Stored data entries:
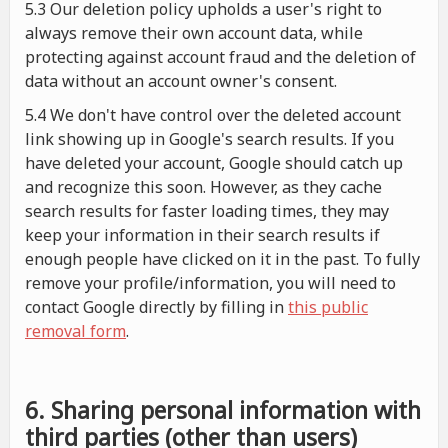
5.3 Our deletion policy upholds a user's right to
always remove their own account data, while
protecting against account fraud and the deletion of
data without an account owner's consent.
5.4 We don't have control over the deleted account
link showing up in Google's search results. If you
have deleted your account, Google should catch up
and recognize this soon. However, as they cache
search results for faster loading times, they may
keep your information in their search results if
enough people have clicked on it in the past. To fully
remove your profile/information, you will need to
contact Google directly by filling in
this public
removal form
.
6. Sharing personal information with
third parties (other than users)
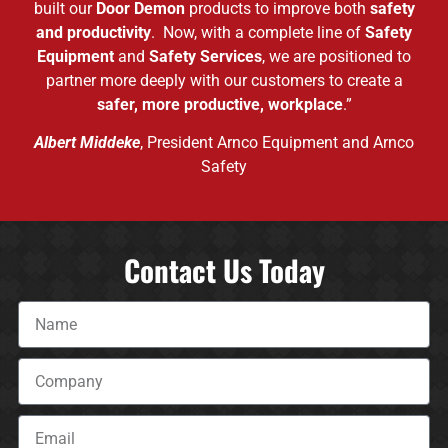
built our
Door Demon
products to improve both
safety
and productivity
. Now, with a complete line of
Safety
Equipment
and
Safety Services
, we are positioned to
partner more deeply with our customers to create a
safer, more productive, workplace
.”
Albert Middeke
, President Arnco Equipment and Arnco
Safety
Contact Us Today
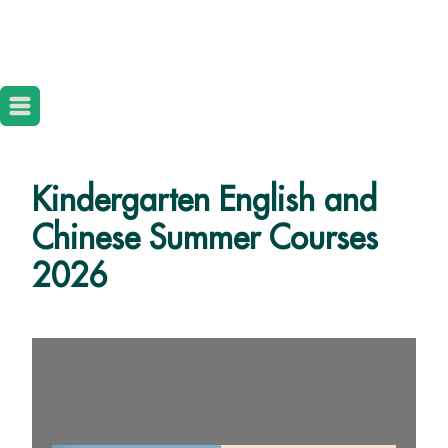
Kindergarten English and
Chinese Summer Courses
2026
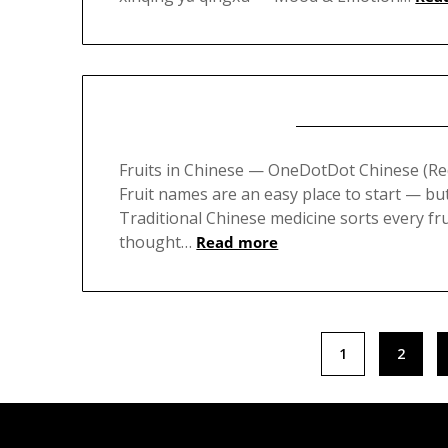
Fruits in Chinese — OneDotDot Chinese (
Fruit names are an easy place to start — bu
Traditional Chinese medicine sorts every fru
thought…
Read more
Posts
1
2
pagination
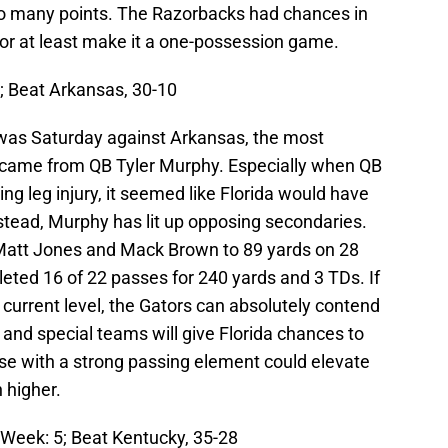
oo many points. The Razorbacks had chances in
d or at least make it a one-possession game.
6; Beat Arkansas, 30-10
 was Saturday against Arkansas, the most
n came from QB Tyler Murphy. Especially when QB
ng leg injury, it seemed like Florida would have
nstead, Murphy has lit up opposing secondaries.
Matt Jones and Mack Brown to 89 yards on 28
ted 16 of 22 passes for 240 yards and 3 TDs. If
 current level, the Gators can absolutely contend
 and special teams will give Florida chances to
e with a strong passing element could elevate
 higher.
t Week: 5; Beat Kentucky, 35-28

---

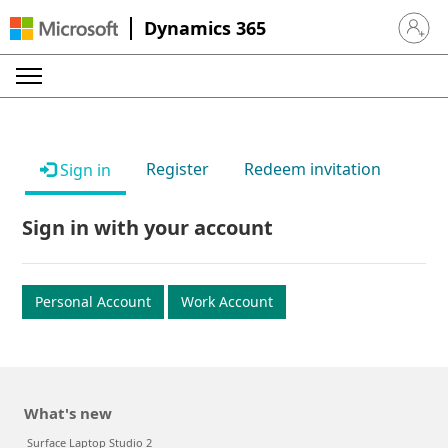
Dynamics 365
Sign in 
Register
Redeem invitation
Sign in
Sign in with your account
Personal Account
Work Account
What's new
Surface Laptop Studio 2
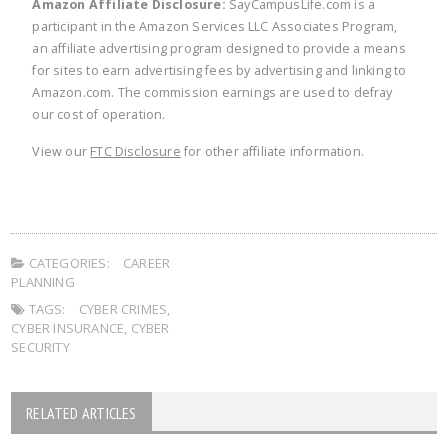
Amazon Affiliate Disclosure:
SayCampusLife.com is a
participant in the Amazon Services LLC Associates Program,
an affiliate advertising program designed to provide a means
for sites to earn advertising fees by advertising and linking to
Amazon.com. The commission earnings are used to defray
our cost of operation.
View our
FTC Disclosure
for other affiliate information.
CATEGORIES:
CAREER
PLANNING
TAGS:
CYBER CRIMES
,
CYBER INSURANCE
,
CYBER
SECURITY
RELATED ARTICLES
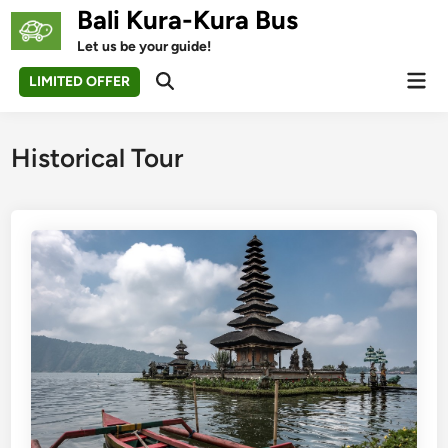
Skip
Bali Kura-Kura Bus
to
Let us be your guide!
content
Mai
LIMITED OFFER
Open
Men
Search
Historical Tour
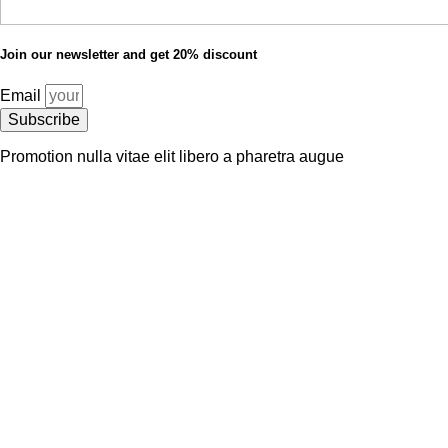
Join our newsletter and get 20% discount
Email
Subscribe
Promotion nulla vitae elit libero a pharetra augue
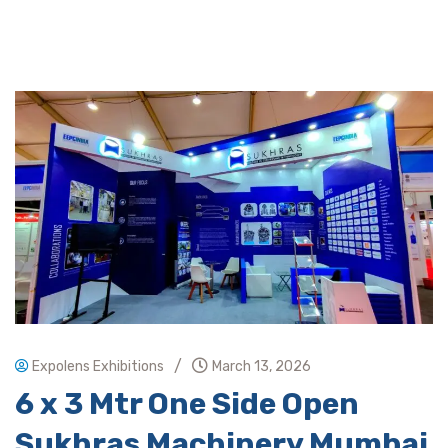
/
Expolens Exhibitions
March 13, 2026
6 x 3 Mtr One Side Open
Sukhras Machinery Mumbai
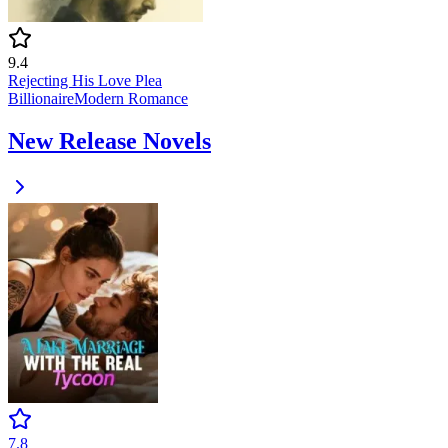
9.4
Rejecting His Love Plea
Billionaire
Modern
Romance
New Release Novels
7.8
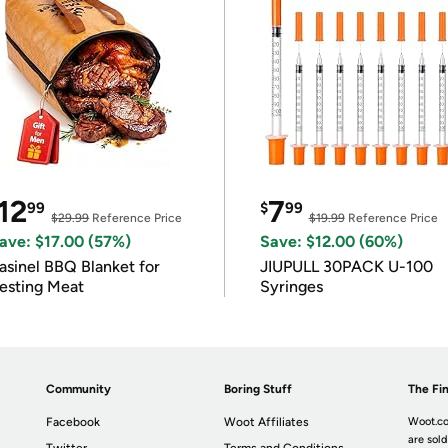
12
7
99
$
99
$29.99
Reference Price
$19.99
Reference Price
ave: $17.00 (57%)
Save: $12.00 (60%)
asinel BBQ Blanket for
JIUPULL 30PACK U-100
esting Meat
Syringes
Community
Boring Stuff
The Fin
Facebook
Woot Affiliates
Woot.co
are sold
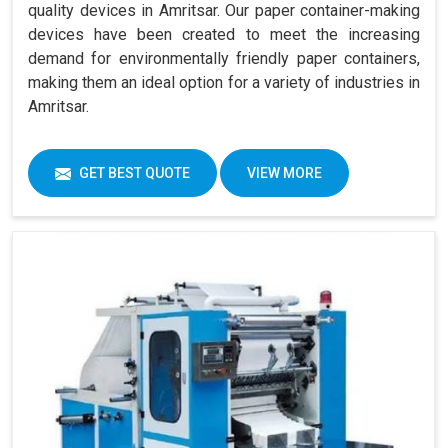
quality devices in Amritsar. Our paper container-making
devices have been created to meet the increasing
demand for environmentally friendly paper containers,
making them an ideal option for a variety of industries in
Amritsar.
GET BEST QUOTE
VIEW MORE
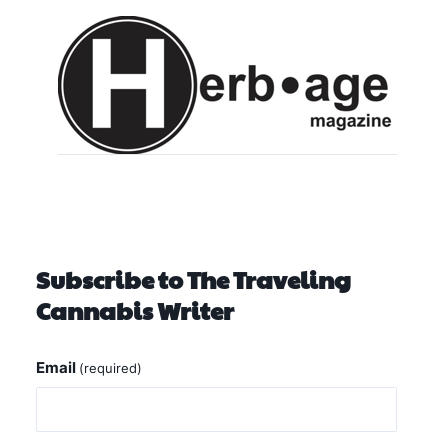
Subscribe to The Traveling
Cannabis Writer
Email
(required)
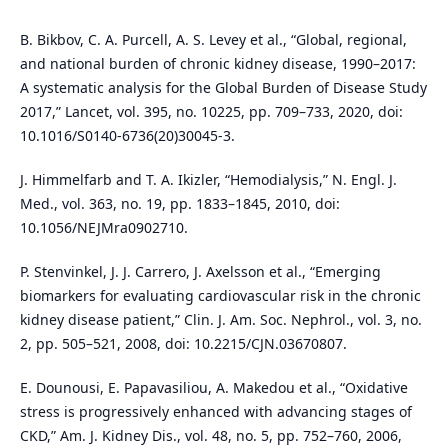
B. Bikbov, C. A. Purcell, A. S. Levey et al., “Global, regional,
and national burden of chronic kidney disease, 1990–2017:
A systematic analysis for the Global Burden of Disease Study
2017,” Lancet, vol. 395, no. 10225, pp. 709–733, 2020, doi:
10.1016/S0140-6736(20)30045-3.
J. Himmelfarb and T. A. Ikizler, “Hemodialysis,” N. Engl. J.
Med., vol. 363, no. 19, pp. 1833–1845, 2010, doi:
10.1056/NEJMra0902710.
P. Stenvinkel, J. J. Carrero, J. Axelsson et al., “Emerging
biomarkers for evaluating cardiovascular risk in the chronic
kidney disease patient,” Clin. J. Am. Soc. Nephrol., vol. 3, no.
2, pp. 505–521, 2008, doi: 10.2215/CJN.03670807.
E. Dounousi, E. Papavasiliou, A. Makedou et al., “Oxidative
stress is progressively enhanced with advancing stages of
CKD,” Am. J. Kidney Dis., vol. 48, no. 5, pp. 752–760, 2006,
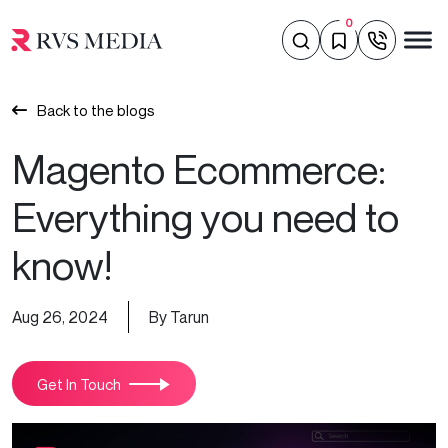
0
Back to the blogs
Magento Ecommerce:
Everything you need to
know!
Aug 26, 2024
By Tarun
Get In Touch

...

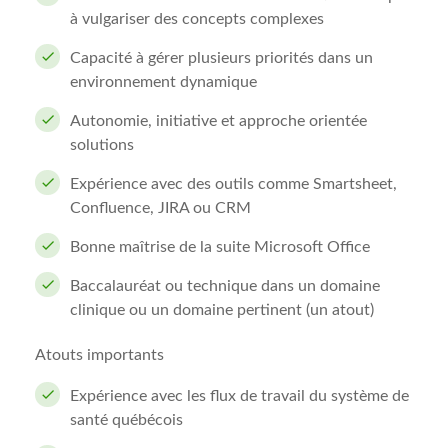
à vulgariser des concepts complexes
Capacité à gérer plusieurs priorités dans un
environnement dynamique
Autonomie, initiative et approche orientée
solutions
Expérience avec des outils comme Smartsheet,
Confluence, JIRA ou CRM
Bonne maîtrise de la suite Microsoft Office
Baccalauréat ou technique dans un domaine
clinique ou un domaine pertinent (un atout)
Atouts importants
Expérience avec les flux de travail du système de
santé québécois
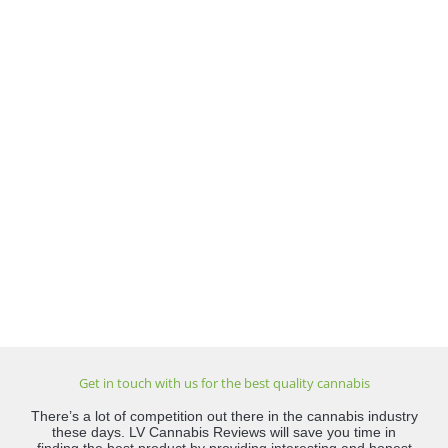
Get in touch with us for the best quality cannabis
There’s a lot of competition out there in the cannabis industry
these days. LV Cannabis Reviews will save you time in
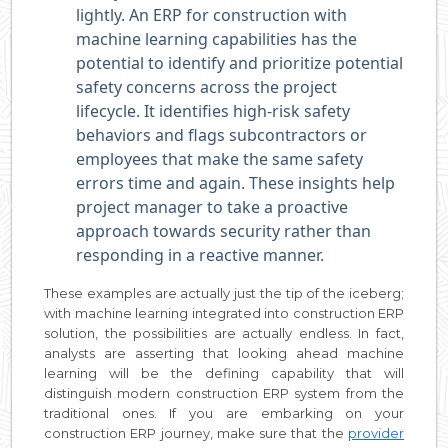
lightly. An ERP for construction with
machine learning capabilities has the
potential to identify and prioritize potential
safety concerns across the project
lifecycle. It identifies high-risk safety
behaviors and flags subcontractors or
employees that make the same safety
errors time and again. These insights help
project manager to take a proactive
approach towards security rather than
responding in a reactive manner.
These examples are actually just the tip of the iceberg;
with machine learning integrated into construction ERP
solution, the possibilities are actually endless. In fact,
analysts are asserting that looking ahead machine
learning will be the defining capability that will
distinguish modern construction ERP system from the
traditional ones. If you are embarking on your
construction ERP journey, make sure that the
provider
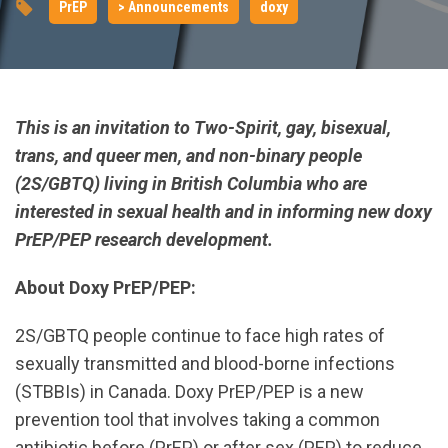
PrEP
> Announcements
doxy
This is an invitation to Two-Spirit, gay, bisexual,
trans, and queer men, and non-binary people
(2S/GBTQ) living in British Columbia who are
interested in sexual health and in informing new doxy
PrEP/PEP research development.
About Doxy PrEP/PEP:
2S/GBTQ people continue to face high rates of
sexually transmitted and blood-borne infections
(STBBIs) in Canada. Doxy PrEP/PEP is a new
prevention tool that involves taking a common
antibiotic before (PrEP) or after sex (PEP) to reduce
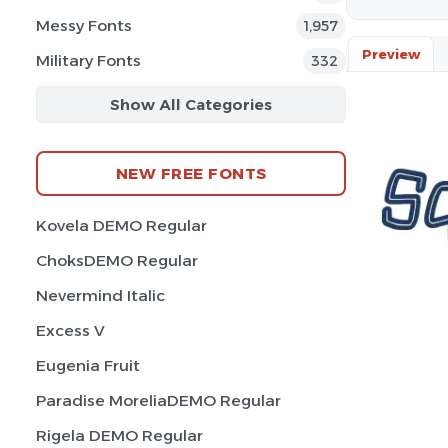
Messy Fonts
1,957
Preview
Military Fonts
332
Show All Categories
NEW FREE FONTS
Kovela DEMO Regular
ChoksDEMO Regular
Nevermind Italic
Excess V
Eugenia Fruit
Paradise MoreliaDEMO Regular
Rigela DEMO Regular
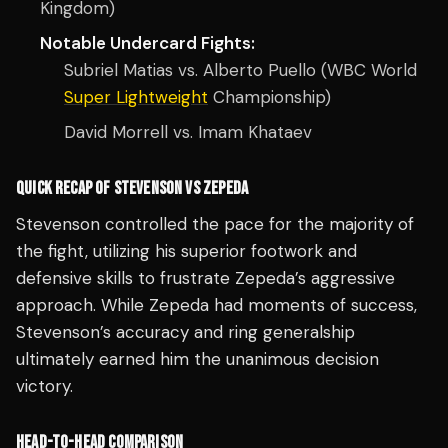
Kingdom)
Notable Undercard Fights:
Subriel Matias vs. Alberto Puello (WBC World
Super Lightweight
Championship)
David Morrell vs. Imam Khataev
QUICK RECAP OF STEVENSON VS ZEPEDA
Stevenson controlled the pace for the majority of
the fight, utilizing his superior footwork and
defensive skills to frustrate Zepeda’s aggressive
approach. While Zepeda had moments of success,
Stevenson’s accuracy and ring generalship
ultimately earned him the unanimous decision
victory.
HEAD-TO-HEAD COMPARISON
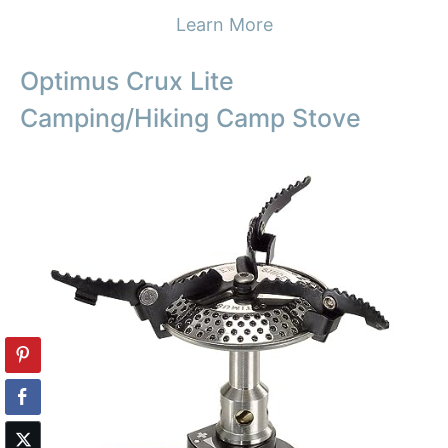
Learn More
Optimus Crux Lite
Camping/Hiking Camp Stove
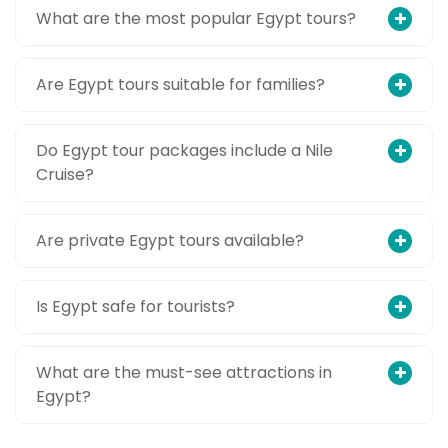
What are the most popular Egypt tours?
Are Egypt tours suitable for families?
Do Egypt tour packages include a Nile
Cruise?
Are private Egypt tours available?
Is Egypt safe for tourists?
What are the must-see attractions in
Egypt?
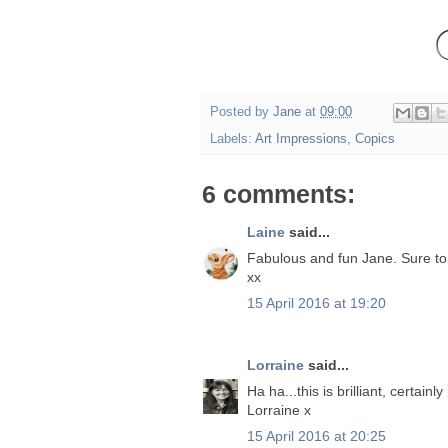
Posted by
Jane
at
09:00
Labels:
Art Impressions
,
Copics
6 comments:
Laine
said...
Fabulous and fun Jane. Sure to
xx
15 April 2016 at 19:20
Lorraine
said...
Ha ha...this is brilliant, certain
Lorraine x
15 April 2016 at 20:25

Task description:
Precisely those lines above that run from the line with "Bonne maîtrise de la suite Microsoft Office" up to and including the line with "prevention tool that involves taking a common" are to be set down, with the pictures omitted.

Exercise response:
Bonne maîtrise de la suite Microsoft Office
Baccalauréat ou technique dans un domaine
clinique ou un domaine pertinent (un atout)
Atouts importants
Expérience avec les flux de travail du système de
santé québécois
Get in touch with us for the best quality cannabis
There’s a lot of competition out there in the cannabis industry
these days. LV Cannabis Reviews will save you time in
lightly. An ERP for construction with
machine learning capabilities has the
potential to identify and prioritize potential
safety concerns across the project
lifecycle. It identifies high-risk safety
behaviors and flags subcontractors or
employees that make the same safety
errors time and again. These insights help
project manager to take a proactive
approach towards security rather than
responding in a reactive manner.
These examples are actually just the tip of the iceberg;
with machine learning integrated into construction ERP
solution, the possibilities are actually endless. In fact,
analysts are asserting that looking ahead machine
learning will be the defining capability that will
distinguish modern construction ERP system from the
traditional ones. If you are embarking on your
construction ERP journey, make sure that the
provider
PrEP
> Announcements
doxy
This is an invitation to Two-Spirit, gay, bisexual,
trans, and queer men, and non-binary people
(2S/GBTQ) living in British Columbia who are
interested in sexual health and in informing new doxy
PrEP/PEP research development.
About Doxy PrEP/PEP:
2S/GBTQ people continue to face high rates of
sexually transmitted and blood-borne infections
(STBBIs) in Canada. Doxy PrEP/PEP is a new
prevention tool that involves taking a common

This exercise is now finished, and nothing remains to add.